(Transcribed page contents)
=======
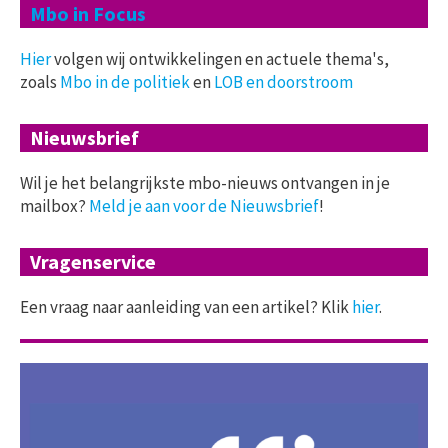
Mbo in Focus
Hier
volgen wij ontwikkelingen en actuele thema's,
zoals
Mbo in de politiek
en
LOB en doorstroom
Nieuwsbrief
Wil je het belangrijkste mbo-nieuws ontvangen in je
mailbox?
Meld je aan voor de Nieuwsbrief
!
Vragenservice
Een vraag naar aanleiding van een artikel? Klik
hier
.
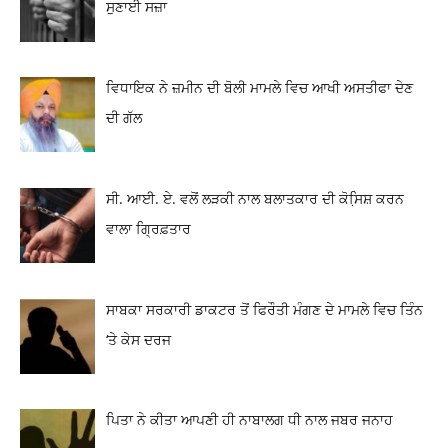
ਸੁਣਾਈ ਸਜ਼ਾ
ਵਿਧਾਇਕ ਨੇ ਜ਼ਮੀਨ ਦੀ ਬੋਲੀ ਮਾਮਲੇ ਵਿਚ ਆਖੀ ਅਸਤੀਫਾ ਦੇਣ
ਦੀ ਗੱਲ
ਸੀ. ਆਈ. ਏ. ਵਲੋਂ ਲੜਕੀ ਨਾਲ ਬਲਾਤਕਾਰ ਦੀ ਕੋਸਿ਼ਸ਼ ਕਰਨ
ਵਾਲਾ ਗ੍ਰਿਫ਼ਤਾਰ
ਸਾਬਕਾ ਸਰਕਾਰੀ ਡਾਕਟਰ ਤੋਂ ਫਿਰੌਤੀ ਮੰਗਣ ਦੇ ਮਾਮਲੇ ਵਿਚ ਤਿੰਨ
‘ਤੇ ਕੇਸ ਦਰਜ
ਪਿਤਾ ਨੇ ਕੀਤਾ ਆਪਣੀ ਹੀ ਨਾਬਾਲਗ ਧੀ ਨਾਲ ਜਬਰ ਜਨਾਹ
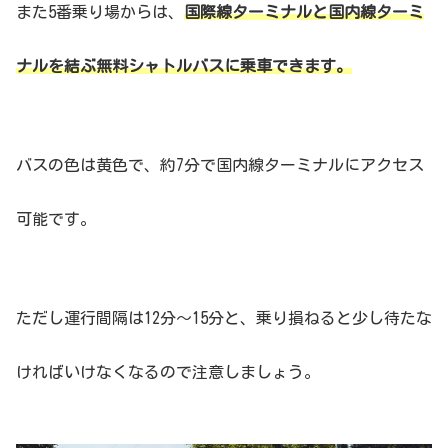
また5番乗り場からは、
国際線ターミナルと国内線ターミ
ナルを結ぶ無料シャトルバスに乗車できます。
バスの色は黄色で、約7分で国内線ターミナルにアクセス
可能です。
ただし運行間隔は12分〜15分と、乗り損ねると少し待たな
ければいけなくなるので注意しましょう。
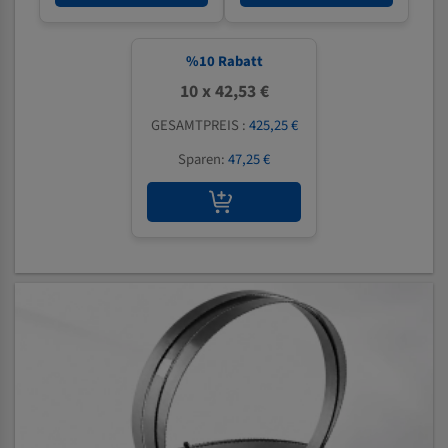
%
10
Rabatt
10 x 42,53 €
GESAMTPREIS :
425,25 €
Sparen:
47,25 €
=======
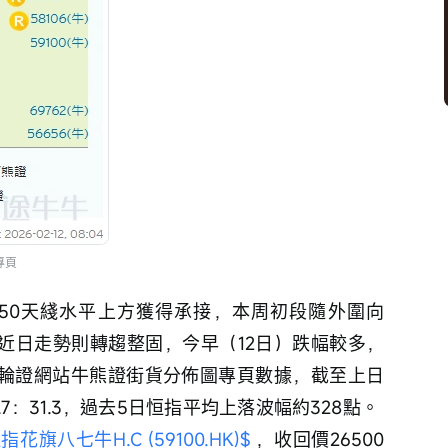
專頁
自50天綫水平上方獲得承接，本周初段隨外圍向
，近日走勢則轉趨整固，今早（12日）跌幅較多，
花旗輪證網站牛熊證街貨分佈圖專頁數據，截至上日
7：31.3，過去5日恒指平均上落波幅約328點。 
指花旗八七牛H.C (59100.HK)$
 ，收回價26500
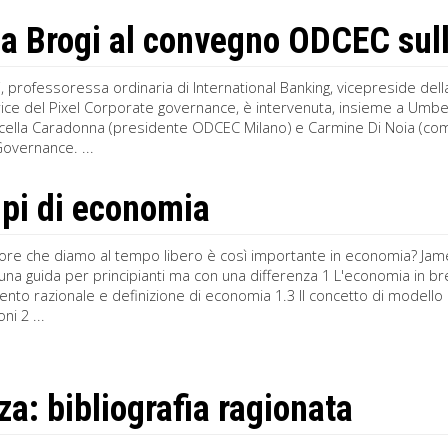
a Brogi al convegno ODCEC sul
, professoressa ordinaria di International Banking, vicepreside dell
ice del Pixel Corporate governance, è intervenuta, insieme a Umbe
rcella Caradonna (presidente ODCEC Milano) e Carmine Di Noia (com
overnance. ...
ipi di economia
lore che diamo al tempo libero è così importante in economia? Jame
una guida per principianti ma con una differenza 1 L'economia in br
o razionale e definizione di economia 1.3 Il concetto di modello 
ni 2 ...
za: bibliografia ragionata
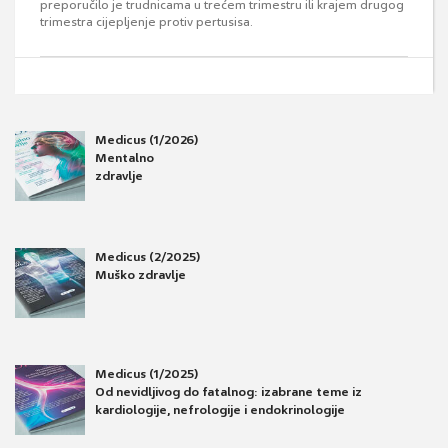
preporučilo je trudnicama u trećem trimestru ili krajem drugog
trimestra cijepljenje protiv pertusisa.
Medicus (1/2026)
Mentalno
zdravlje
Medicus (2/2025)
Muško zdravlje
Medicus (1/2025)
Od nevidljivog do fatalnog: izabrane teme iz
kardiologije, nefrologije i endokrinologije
=======
_About this exercise_:
Output exactly the lines above, from the line with "overnance. ..." to the line with "Medicus (1/2026)", both included; skip the pictures.

_Result of the task_:
overnance. ...
ipi di economia
lore che diamo al tempo libero è così importante in economia? Jame
una guida per principianti ma con una differenza 1 L'economia in br
o razionale e definizione di economia 1.3 Il concetto di modello 
ni 2 ...
za: bibliografia ragionata
preporučilo je trudnicama u trećem trimestru ili krajem drugog
trimestra cijepljenje protiv pertusisa.
Medicus (1/2026)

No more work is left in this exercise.